● WORK INSTRUCTIONS
As you restate the entries, keep every word intact and leave out whatever images they hold.

───

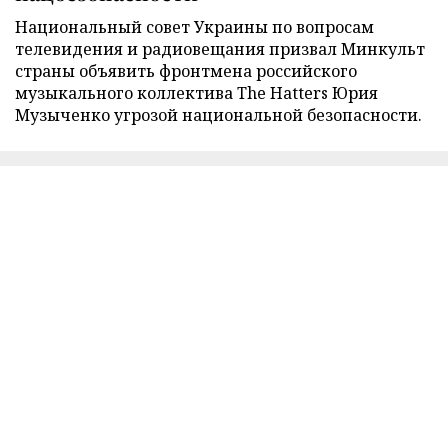
Национальный совет Украины по вопросам
телевидения и радиовещания призвал Минкульт
страны объявить фронтмена российского
музыкального коллектива The Hatters Юрия
Музыченко угрозой национальной безопасности.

───

● OUTPUT BELOW
Национальный совет Украины по вопросам
телевидения и радиовещания призвал Минкульт
страны объявить фронтмена российского
музыкального коллектива The Hatters Юрия
Музыченко угрозой национальной безопасности.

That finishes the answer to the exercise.